Your memories of the downtown department stores at Christmas are really nostalgic for me. I'm sure you have seen the movie, A Christmas Story, set in a neighborhood like ours about 1950.  (Wow, I tell my kids that's exactly like my childhood, even down to a similar father.) A great scene involves a trip to their downtown store.

Macy's used to have a Knothole club on Saturday mornings. Any kid could come downtown, come to the 5th floor cafeteria and they would have ball players from the KC Blues there for autographs and to give the finer points of baseball discussion. Since the Blues were the Yankee farm club, they had some pretty good players pass through.
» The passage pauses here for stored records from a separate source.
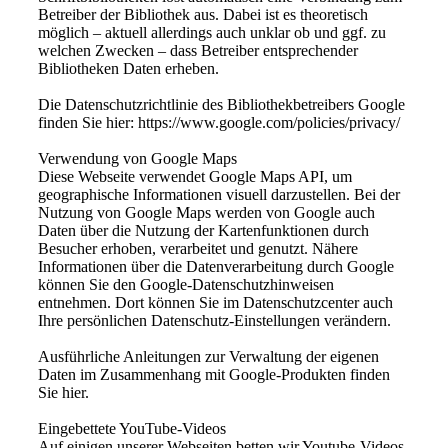
Betreiber der Bibliothek aus. Dabei ist es theoretisch
möglich – aktuell allerdings auch unklar ob und ggf. zu
welchen Zwecken – dass Betreiber entsprechender
Bibliotheken Daten erheben.
Die Datenschutzrichtlinie des Bibliothekbetreibers Google
finden Sie hier: https://www.google.com/policies/privacy/
Verwendung von Google Maps
Diese Webseite verwendet Google Maps API, um
geographische Informationen visuell darzustellen. Bei der
Nutzung von Google Maps werden von Google auch
Daten über die Nutzung der Kartenfunktionen durch
Besucher erhoben, verarbeitet und genutzt. Nähere
Informationen über die Datenverarbeitung durch Google
können Sie den Google-Datenschutzhinweisen
entnehmen. Dort können Sie im Datenschutzcenter auch
Ihre persönlichen Datenschutz-Einstellungen verändern.
Ausführliche Anleitungen zur Verwaltung der eigenen
Daten im Zusammenhang mit Google-Produkten finden
Sie hier.
Eingebettete YouTube-Videos
Auf einigen unserer Webseiten betten wir Youtube-Videos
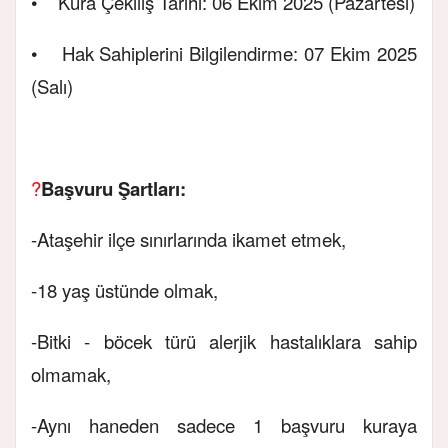
• Kura Çekiliş Tarihi: 06 Ekim 2025 (Pazartesi)
• Hak Sahiplerini Bilgilendirme: 07 Ekim 2025
(Salı)
?
Başvuru Şartları:
-Ataşehir ilçe sınırlarında ikamet etmek,
-18 yaş üstünde olmak,
-Bitki - böcek türü alerjik hastalıklara sahip
olmamak,
-Aynı haneden sadece 1 başvuru kuraya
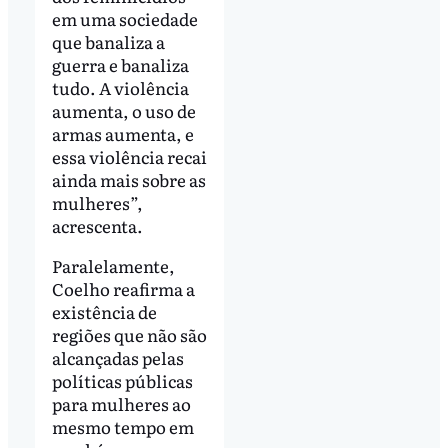
em uma sociedade
que banaliza a
guerra e banaliza
tudo. A violência
aumenta, o uso de
armas aumenta, e
essa violência recai
ainda mais sobre as
mulheres”,
acrescenta.
Paralelamente,
Coelho reafirma a
existência de
regiões que não são
alcançadas pelas
políticas públicas
para mulheres ao
mesmo tempo em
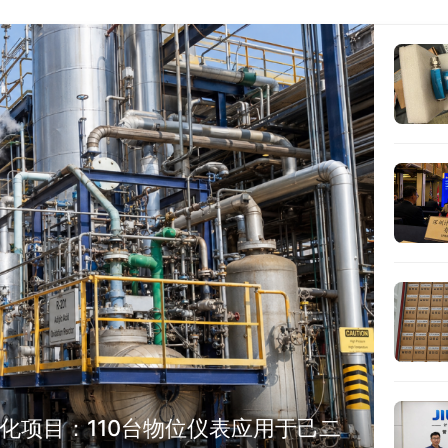
化项目：110台物位仪表应用于己二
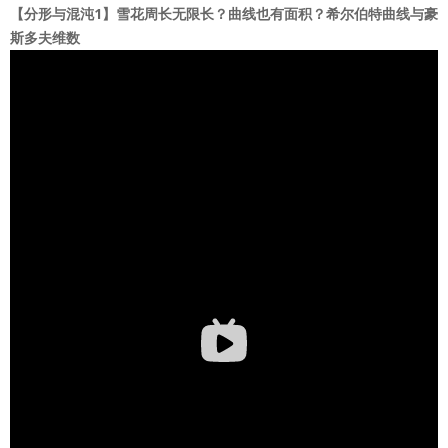
【分形与混沌1】雪花周长无限长？曲线也有面积？希尔伯特曲线与豪
斯多夫维数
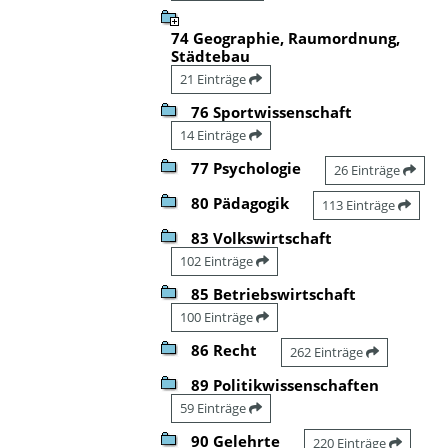
74 Geographie, Raumordnung,
Städtebau
21 Einträge
76 Sportwissenschaft
14 Einträge
77 Psychologie
26 Einträge
80 Pädagogik
113 Einträge
83 Volkswirtschaft
102 Einträge
85 Betriebswirtschaft
100 Einträge
86 Recht
262 Einträge
89 Politikwissenschaften
59 Einträge
90 Gelehrte
220 Einträge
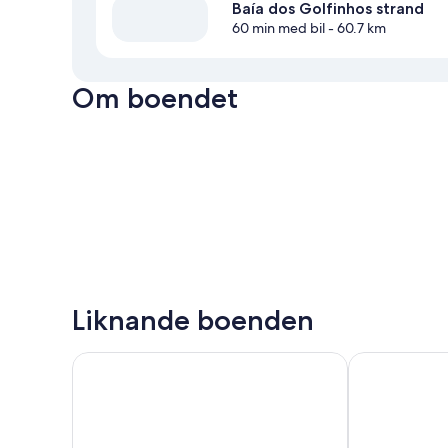
Baía dos Golfinhos strand
60 min med bil
- 60.7 km
Om boendet
Liknande boenden
Chalemar Hotel Pousada
Pousada La Bo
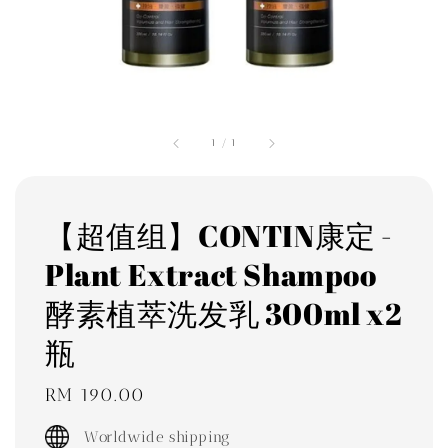
1
/
1
【超值组】CONTIN康定 -
Plant Extract Shampoo
酵素植萃洗发乳 300ml x2
瓶
Regular
RM 190.00
price
Worldwide shipping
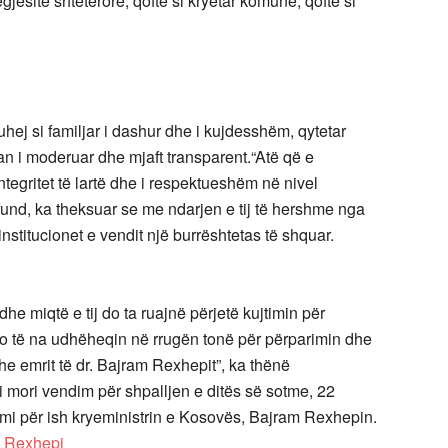
ësitë shtetërore, qoftë si kryetar komune, qoftë si
ej si familjar i dashur dhe i kujdesshëm, qytetar
tikan i moderuar dhe mjaft transparent.“Atë që e
ntegritet të lartë dhe i respektueshëm në nivel
 fund, ka theksuar se me ndarjen e tij të hershme nga
institucionet e vendit një burrështetas të shquar.
e miqtë e tij do ta ruajnë përjetë kujtimin për
 do të na udhëheqin në rrugën tonë për përparimin dhe
dhe emrit të dr. Bajram Rexhepit”, ka thënë
i mori vendim për shpalljen e ditës së sotme, 22
imi për ish kryeministrin e Kosovës, Bajram Rexhepin.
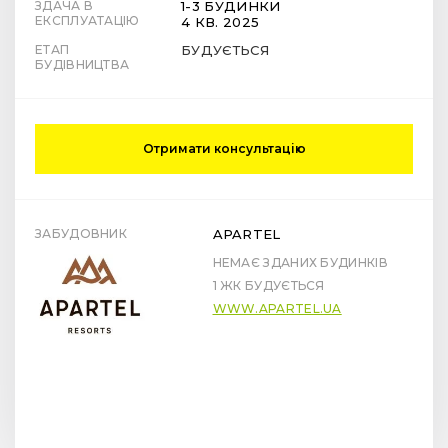
ЗДАЧА В
1-3 БУДИНКИ
ЕКСПЛУАТАЦІЮ
4 КВ. 2025
ЕТАП
БУДУЄТЬСЯ
БУДІВНИЦТВА
Отримати консультацію
ЗАБУДОВНИК
APARTEL
НЕМАЄ ЗДАНИХ БУДИНКІВ
1 ЖК БУДУЄТЬСЯ
WWW.APARTEL.UA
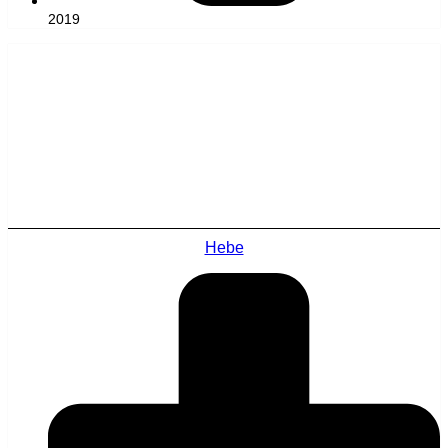
2019
Hebe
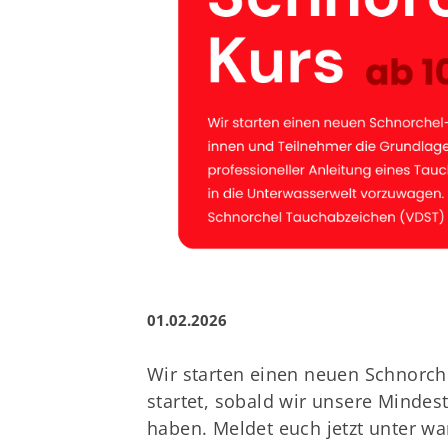
01.02.2026
Wir starten einen neuen Schnorche
startet, sobald wir unsere Mindes
haben. Meldet euch jetzt unter wa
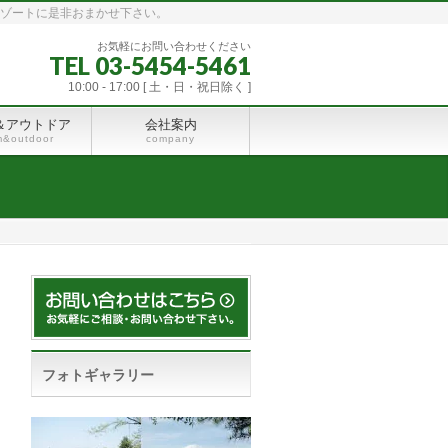
リゾートに是非おまかせ下さい。
お気軽にお問い合わせください
TEL 03-5454-5461
10:00 - 17:00 [ 土・日・祝日除く ]
＆アウトドア
会社案内
m&outdoor
company
フォトギャラリー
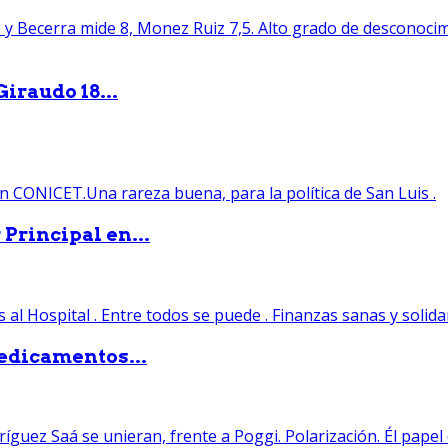
iraudo 18...
Principal en...
edicamentos...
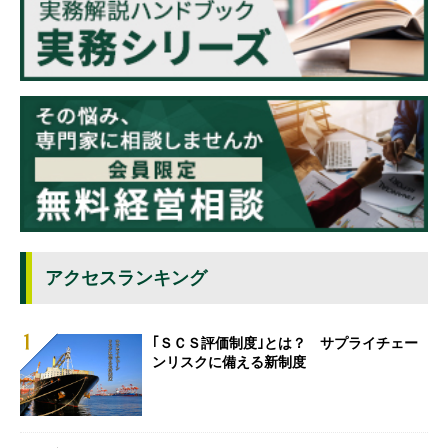
アクセスランキング
｢ＳＣＳ評価制度｣とは？ サプライチェー
ンリスクに備える新制度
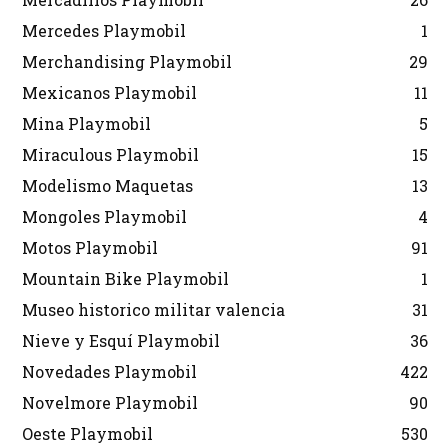
Mercedes Playmobil
1
Merchandising Playmobil
29
Mexicanos Playmobil
11
Mina Playmobil
5
Miraculous Playmobil
15
Modelismo Maquetas
13
Mongoles Playmobil
4
Motos Playmobil
91
Mountain Bike Playmobil
1
Museo historico militar valencia
31
Nieve y Esquí Playmobil
36
Novedades Playmobil
422
Novelmore Playmobil
90
Oeste Playmobil
530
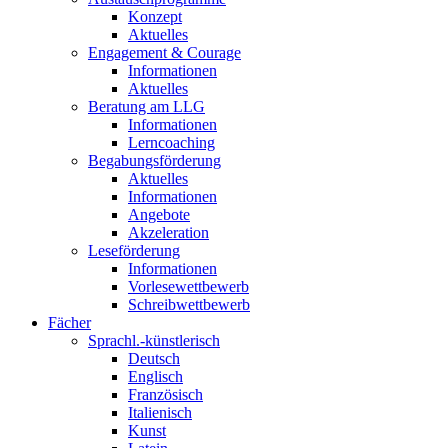
Konzept
Aktuelles
Engagement & Courage
Informationen
Aktuelles
Beratung am LLG
Informationen
Lerncoaching
Begabungsförderung
Aktuelles
Informationen
Angebote
Akzeleration
Leseförderung
Informationen
Vorlesewettbewerb
Schreibwettbewerb
Fächer
Sprachl.-künstlerisch
Deutsch
Englisch
Französisch
Italienisch
Kunst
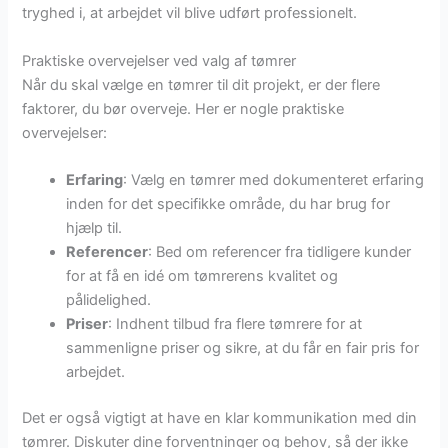
tryghed i, at arbejdet vil blive udført professionelt.
Praktiske overvejelser ved valg af tømrer
Når du skal vælge en tømrer til dit projekt, er der flere
faktorer, du bør overveje. Her er nogle praktiske
overvejelser:
Erfaring
: Vælg en tømrer med dokumenteret erfaring
inden for det specifikke område, du har brug for
hjælp til.
Referencer
: Bed om referencer fra tidligere kunder
for at få en idé om tømrerens kvalitet og
pålidelighed.
Priser
: Indhent tilbud fra flere tømrere for at
sammenligne priser og sikre, at du får en fair pris for
arbejdet.
Det er også vigtigt at have en klar kommunikation med din
tømrer. Diskuter dine forventninger og behov, så der ikke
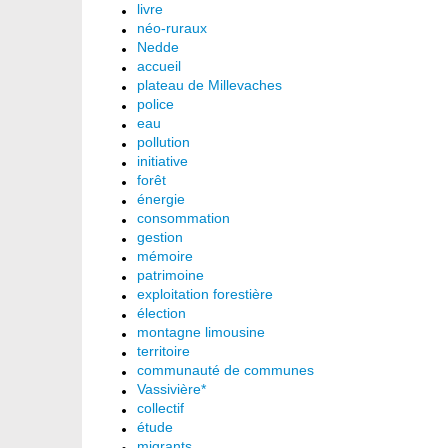
livre
néo-ruraux
Nedde
accueil
plateau de Millevaches
police
eau
pollution
initiative
forêt
énergie
consommation
gestion
mémoire
patrimoine
exploitation forestière
élection
montagne limousine
territoire
communauté de communes
Vassivière*
collectif
étude
migrants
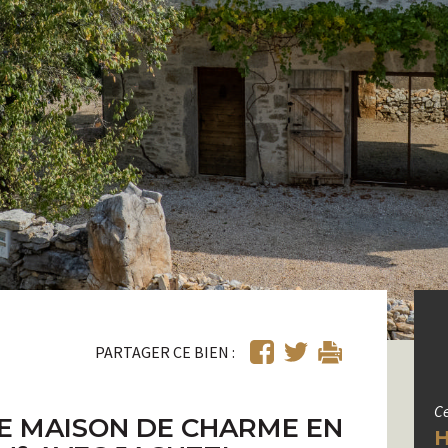
PARTAGER CE BIEN :
Ce
TE MAISON DE CHARME EN
H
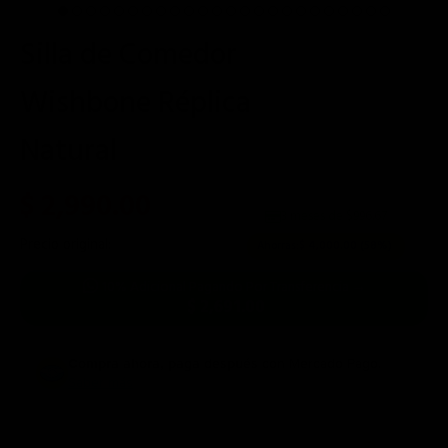
Silla de Comedor
Wishbone Réplica
Natural
$ 2,990.00
3 meses de $
996.67
Precio original:
$ 6,990.00
Ahorras:
$ 4,000.00
(58%)
10% Adicional Pagando Por Transferencia →
$ 2,691.00
Compra ahora, paga después
con Mercado Pago.
Saber más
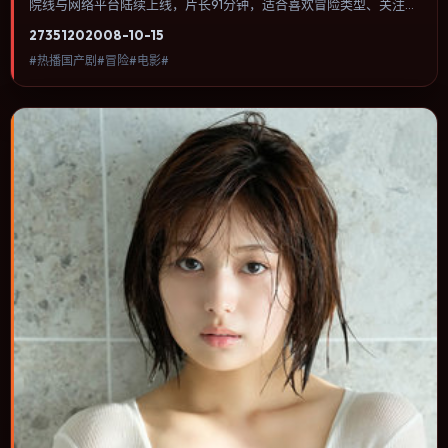
院线与网络平台陆续上线，片长91分钟，适合喜欢冒险类型、关注人
物命运与城市气质的观众观看。悬疑线索埋在日常细节里，回看第二
2735
120
2008-10-15
遍会发现大量早被忽略的伏笔。内容聚焦人物选择与情节推进，节奏
#热播国产剧#冒险#电影#
与视听语言统一，可作为休闲观影或类型片补片的选择。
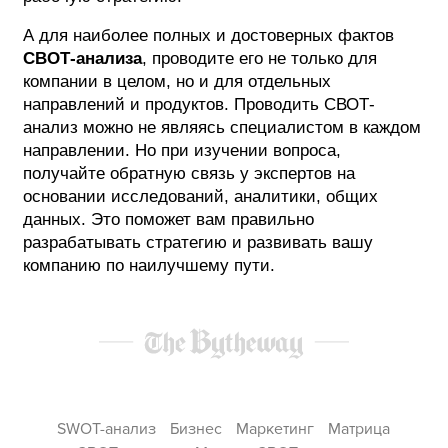
А для наиболее полных и достоверных фактов
СВОТ-анализа
, проводите его не только для
компании в целом, но и для отдельных
направлений и продуктов. Проводить СВОТ-
анализ можно не являясь специалистом в каждом
направлении. Но при изучении вопроса,
получайте обратную связь у экспертов на
основании исследований, аналитики, общих
данных. Это поможет вам правильно
разрабатывать стратегию и развивать вашу
компанию по наилучшему пути.
SWOT-анализ
Бизнес
Маркетинг
Матрица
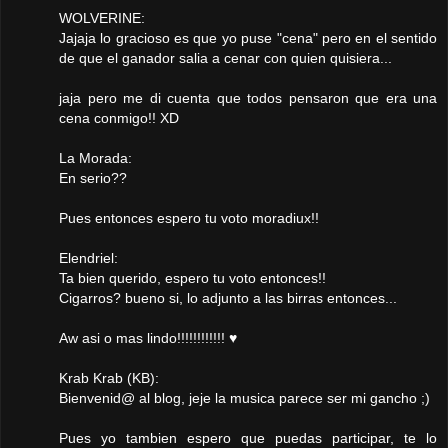
WOLVERINE:
Jajaja lo gracioso es que yo puse "cena" pero en el sentido
de que el ganador salia a cenar con quien quisiera...
jaja pero me di cuenta que todos pensaron que era una
cena conmigo!! XD
La Morada:
En serio??
Pues entonces espero tu voto moradiux!!
Elendriel:
Ta bien querido, espero tu voto entonces!!
Cigarros? bueno si, lo adjunto a las birras entonces...
Aw asi o mas lindo!!!!!!!!!!!! ♥
Krab Krab (KB):
Bienvenid@ al blog, jeje la musica parece ser mi gancho ;)
Pues yo tambien espero que puedas participar, te lo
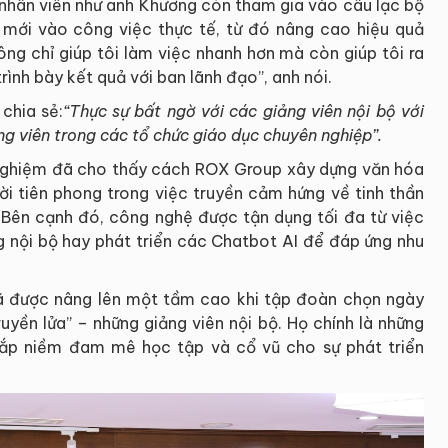
 nhân viên như anh Khương còn tham gia vào câu lạc bộ
 mới vào công việc thực tế, từ đó nâng cao hiệu quả
ông chỉ giúp tôi làm việc nhanh hơn mà còn giúp tôi ra
trình bày kết quả với ban lãnh đạo”, anh nói.
chia sẻ:
“Thực sự bất ngờ với các giảng viên nội bộ với
g viên trong các tổ chức giáo dục chuyên nghiệp”.
 nghiệm đã cho thấy cách ROX Group xây dựng văn hóa
ời tiên phong trong việc truyền cảm hứng về tinh thần
. Bên cạnh đó, công nghệ được tận dụng tối đa từ việc
g nội bộ hay phát triển các Chatbot AI để đáp ứng nhu
ã được nâng lên một tầm cao khi tập đoàn chọn ngày
uyền lửa” – những giảng viên nội bộ. Họ chính là những
 đắp niềm đam mê học tập và cổ vũ cho sự phát triển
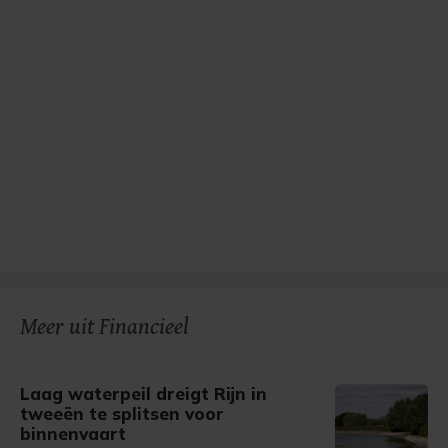
Meer uit Financieel
Laag waterpeil dreigt Rijn in
tweeën te splitsen voor
binnenvaart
We were pretty young, but took the street car or bus by ourselves.

Recall how seldom you'd ever see a commercial airplane overhead?

Or how we took our lives in our hands just being out. I mean, there were no leash laws, and I always lived in terror of dog packs.

Claudine and I previously reminisced about how we LOVED the Forum cafeteria on Main. 

I remember that Velvet Freeze. I thought you used to get 2 scoops for a nickle.  The Crown Drug store on the corner where we would get zombies at the soda fountain (a squirt of every flavor they had) and kids would get empty cigar boxes from them to keep all our treasures in. 

I used to hang out at the Nu Way Drive-in at 47th between Prospect and Wabash and play pinball.  One day Judy Webster walked by on her way home from school (I think she may have caught the Prospect bus) and she was shocked to see me playing pinball with the low-life that hung there.  Come to think of it, they were.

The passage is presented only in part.